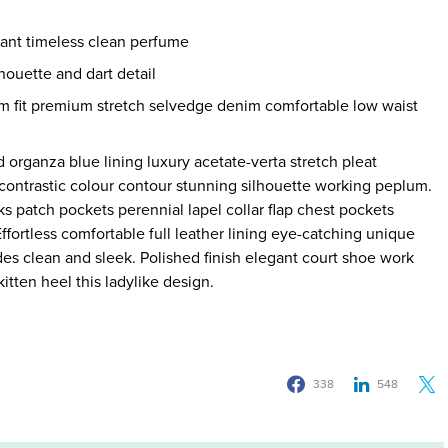
gant timeless clean perfume
houette and dart detail
m fit premium stretch selvedge denim comfortable low waist
organza blue lining luxury acetate-verta stretch pleat
r contrastic colour contour stunning silhouette working peplum.
 patch pockets perennial lapel collar flap chest pockets
Effortless comfortable full leather lining eye-catching unique
ides clean and sleek. Polished finish elegant court shoe work
itten heel this ladylike design.
338
548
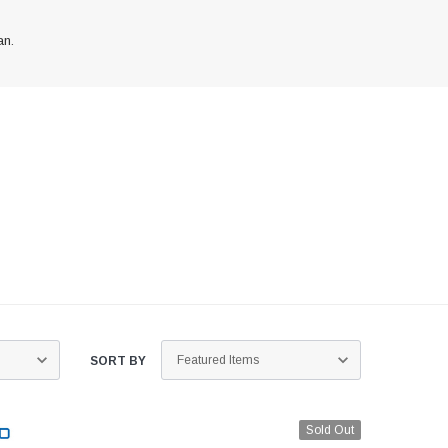
an.
ed
SORT BY
Sold Out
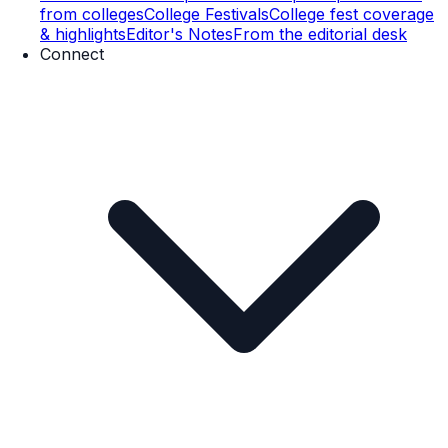
from colleges
College Festivals
College fest coverage
& highlights
Editor's Notes
From the editorial desk
Connect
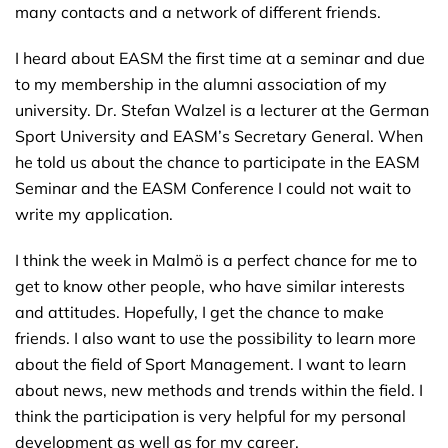
many contacts and a network of different friends.
I heard about EASM the first time at a seminar and due
to my membership in the alumni association of my
university. Dr. Stefan Walzel is a lecturer at the German
Sport University and EASM’s Secretary General. When
he told us about the chance to participate in the EASM
Seminar and the EASM Conference I could not wait to
write my application.
I think the week in Malmö is a perfect chance for me to
get to know other people, who have similar interests
and attitudes. Hopefully, I get the chance to make
friends. I also want to use the possibility to learn more
about the field of Sport Management. I want to learn
about news, new methods and trends within the field. I
think the participation is very helpful for my personal
development as well as for my career.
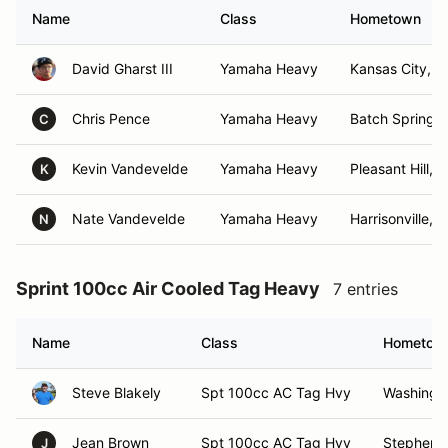
Name
Class
Hometown
David Gharst III
Yamaha Heavy
Kansas City, 
Chris Pence
Yamaha Heavy
Batch Springs,
C
Kevin Vandevelde
Yamaha Heavy
Pleasant Hill, 
K
Nate Vandevelde
Yamaha Heavy
Harrisonville, 
N
Sprint 100cc Air Cooled Tag Heavy
7 entries
Name
Class
Hometow
Steve Blakely
Spt 100cc AC Tag Hvy
Washingt
Jean Brown
Spt 100cc AC Tag Hvy
Stephenvi
J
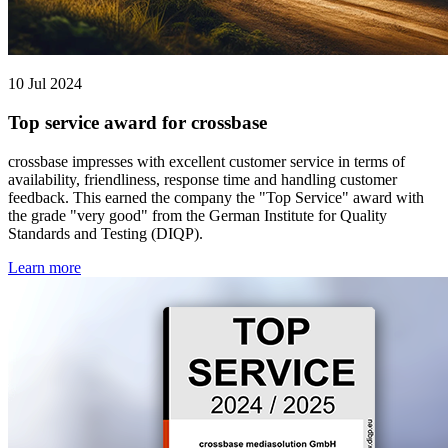
10 Jul 2024
Top service award for crossbase
crossbase impresses with excellent customer service in terms of
availability, friendliness, response time and handling customer
feedback. This earned the company the "Top Service" award with
the grade "very good" from the German Institute for Quality
Standards and Testing (DIQP).
Learn more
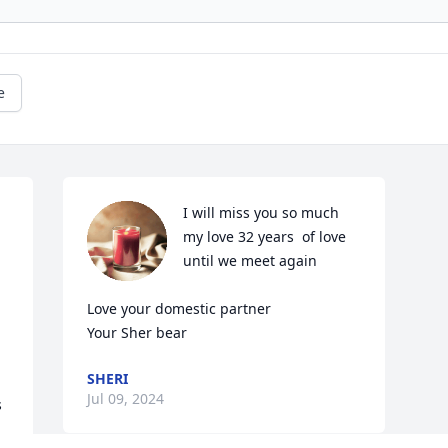
e
I will miss you so much 
my love 32 years  of love 
until we meet again 

Love your domestic partner

Your Sher bear
SHERI
Jul 09, 2024
 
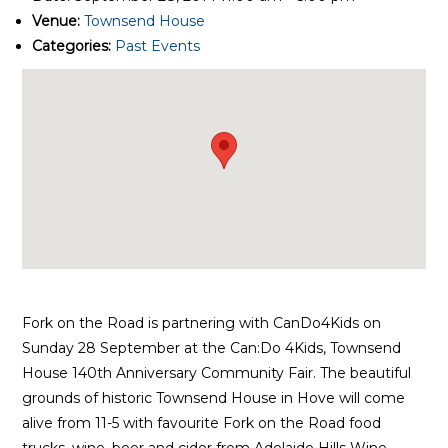
Venue:
Townsend House
Categories:
Past Events
Fork on the Road is partnering with CanDo4Kids on
Sunday 28 September at the Can:Do 4Kids, Townsend
House 140th Anniversary Community Fair. The beautiful
grounds of historic Townsend House in Hove will come
alive from 11-5 with favourite Fork on the Road food
trucks, wine, beer and cider from Adelaide Hills Wine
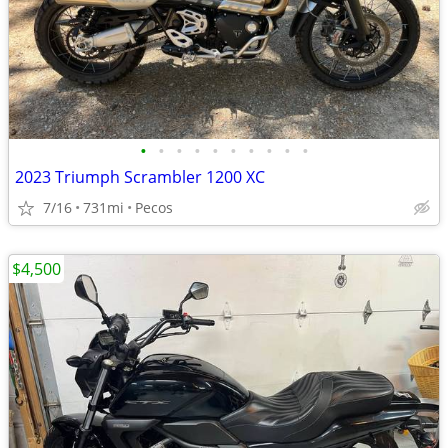
•
•
•
•
•
•
•
•
•
•
2023 Triumph Scrambler 1200 XC
7/16
731mi
Pecos
$4,500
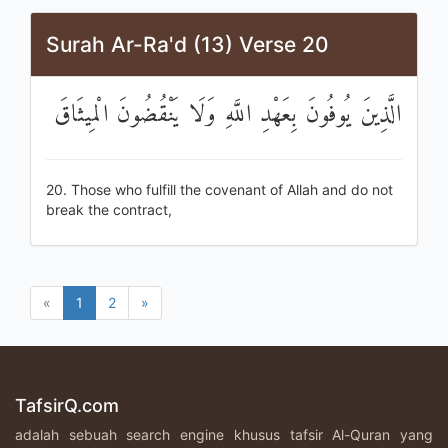
Surah Ar-Ra'd (13) Verse 20
الَّذِينَ يُوفُونَ بِعَهْدِ اللَّهِ وَلَا يَنْقُضُونَ الْمِيثَاقَ
20. Those who fulfill the covenant of Allah and do not
break the contract,
«
1
2
»
TafsirQ.com
adalah sebuah search engine khusus tafsir Al-Quran yang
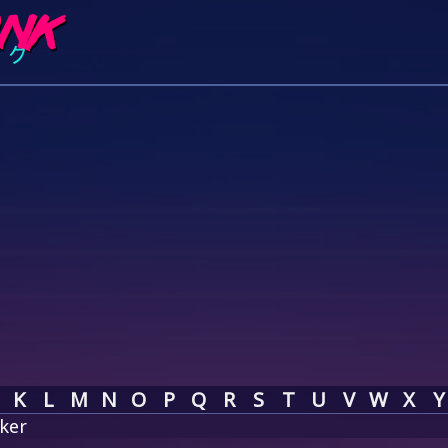
K
L
M
N
O
P
Q
R
S
T
U
V
W
X
Y
ker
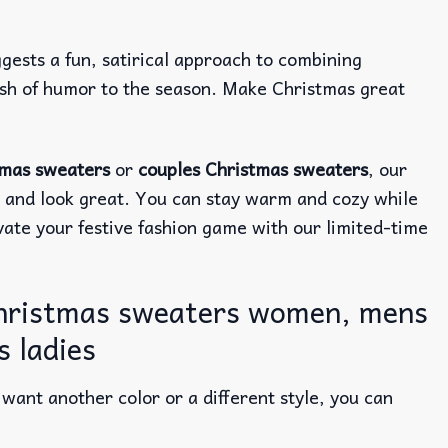
ggests a fun, satirical approach to combining
lash of humor to the season. Make Christmas great
tmas sweaters
or
couples Christmas sweaters
, our
e and look great. You can stay warm and cozy while
evate your festive fashion game with our limited-time
christmas sweaters women, mens
 ladies
ant another color or a different style, you can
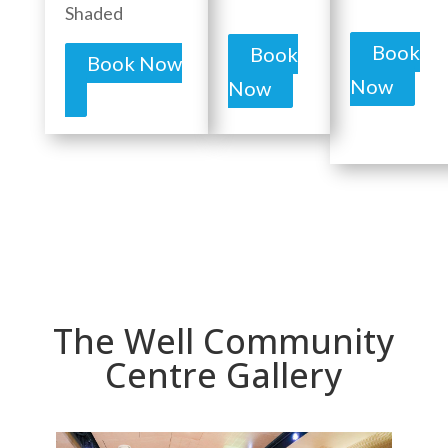
Shaded
Book
Book
Book Now
Now
Now
The Well Community
Centre Gallery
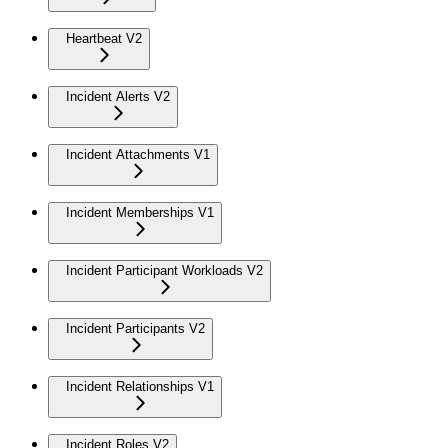
Heartbeat V2
Incident Alerts V2
Incident Attachments V1
Incident Memberships V1
Incident Participant Workloads V2
Incident Participants V2
Incident Relationships V1
Incident Roles V2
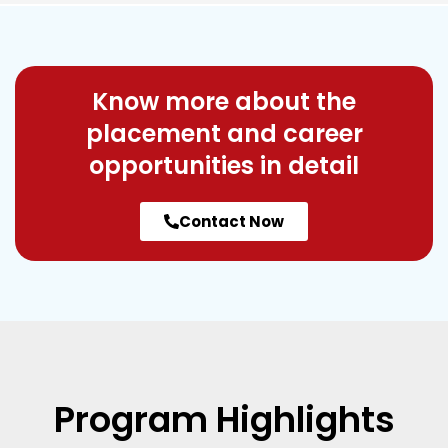
Know more about the
placement and career
opportunities in detail
Contact Now
Program
Highlights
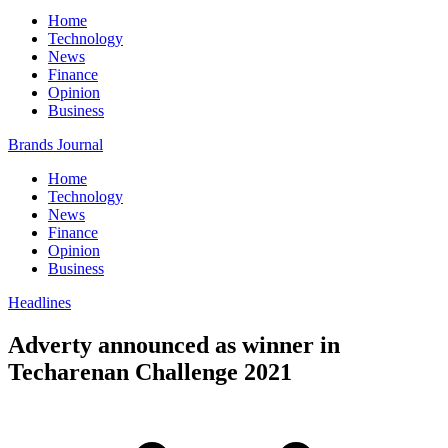
Home
Technology
News
Finance
Opinion
Business
Brands Journal
Home
Technology
News
Finance
Opinion
Business
Headlines
Adverty announced as winner in
Techarenan Challenge 2021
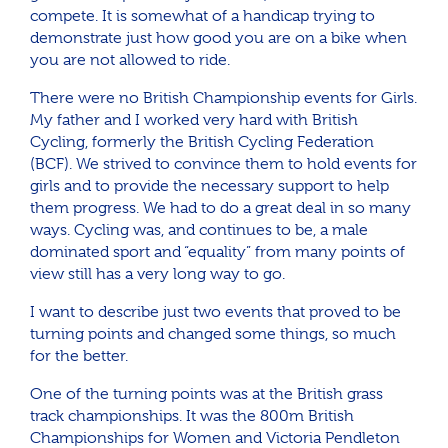
compete. It is somewhat of a handicap trying to
demonstrate just how good you are on a bike when
you are not allowed to ride.
There were no British Championship events for Girls.
My father and I worked very hard with British
Cycling, formerly the British Cycling Federation
(BCF). We strived to convince them to hold events for
girls and to provide the necessary support to help
them progress. We had to do a great deal in so many
ways. Cycling was, and continues to be, a male
dominated sport and “equality” from many points of
view still has a very long way to go.
I want to describe just two events that proved to be
turning points and changed some things, so much
for the better.
One of the turning points was at the British grass
track championships. It was the 800m British
Championships for Women and Victoria Pendleton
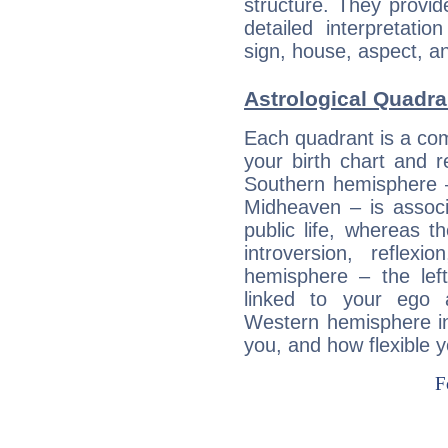
structure. They provi
detailed interpretati
sign, house, aspect, an
Astrological Quadra
Each quadrant is a com
your birth chart and r
Southern hemisphere –
Midheaven – is associ
public life, whereas 
introversion, reflexi
hemisphere – the lef
linked to your ego 
Western hemisphere in
you, and how flexible 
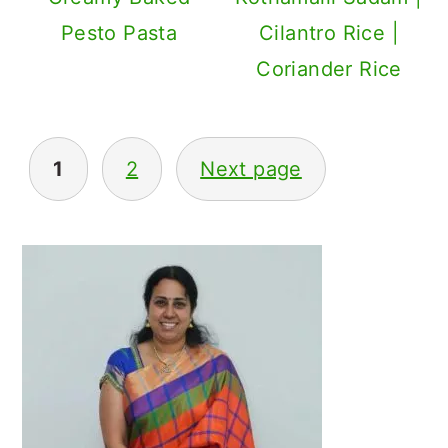
Pesto Pasta
Cilantro Rice |
Coriander Rice
Posts
1
2
Next page
navigation
Primary
Sidebar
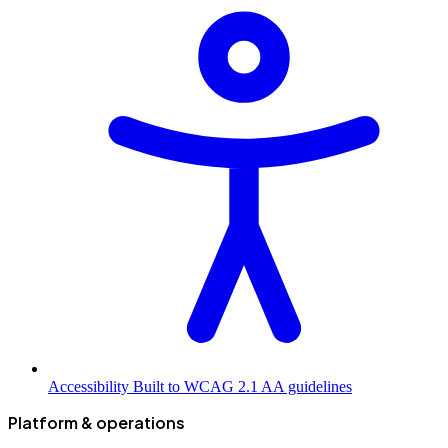
Accessibility
Built to WCAG 2.1 AA guidelines
Platform & operations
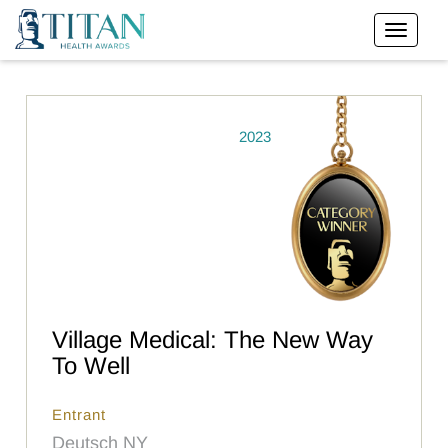
2023
Village Medical: The New Way
To Well
Entrant
Deutsch NY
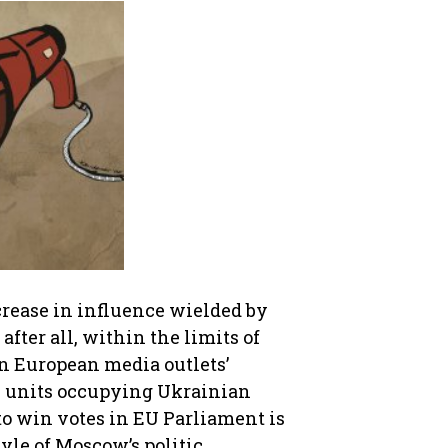
crease in influence wielded by
fter all, within the limits of
rn European media outlets’
y units occupying Ukrainian
 to win votes in EU Parliament is
tyle of Moscow’s politic.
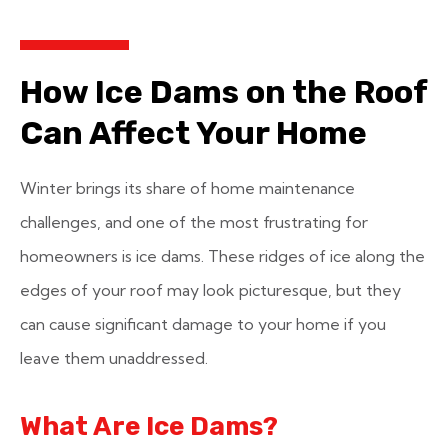
How Ice Dams on the Roof
Can Affect Your Home
Winter brings its share of home maintenance
challenges, and one of the most frustrating for
homeowners is ice dams. These ridges of ice along the
edges of your roof may look picturesque, but they
can cause significant damage to your home if you
leave them unaddressed.
What Are Ice Dams?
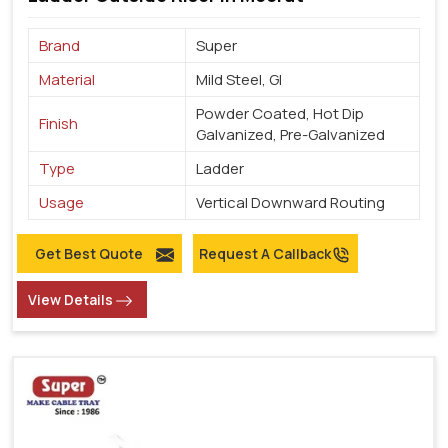
Brand
Super
Material
Mild Steel, GI
Powder Coated, Hot Dip
Finish
Galvanized, Pre-Galvanized
Type
Ladder
Usage
Vertical Downward Routing
Get Best Quote
Request A Callback
View Details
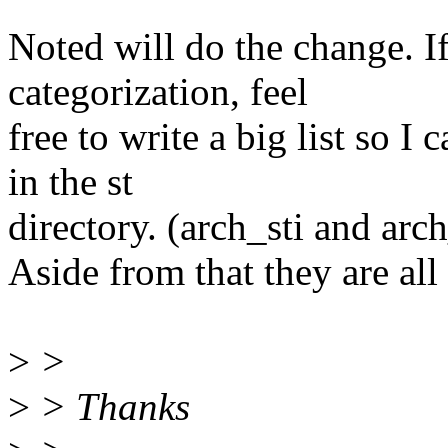
Noted will do the change. I
categorization, feel
free to write a big list so I
in the st
directory. (arch_sti and ar
Aside from that they are all 
>
>
>
> Thanks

------

- _Task to carry out_: Retype the lines above exactly as they appear, from the line containing "Contact Now" through the line containing "There were no", and leave out any pictures.

- _Task result_:
Contact Now
Program
Highlights
Home
Technology
News
Finance
Opinion
Business
Brands Journal
Home
Technology
News
Finance
Opinion
Business
Headlines
Adverty announced as winner in
Techarenan Challenge 2021
compete. It is somewhat of a handicap trying to
demonstrate just how good you are on a bike when
you are not allowed to ride.
There were no British Championship events for Girls.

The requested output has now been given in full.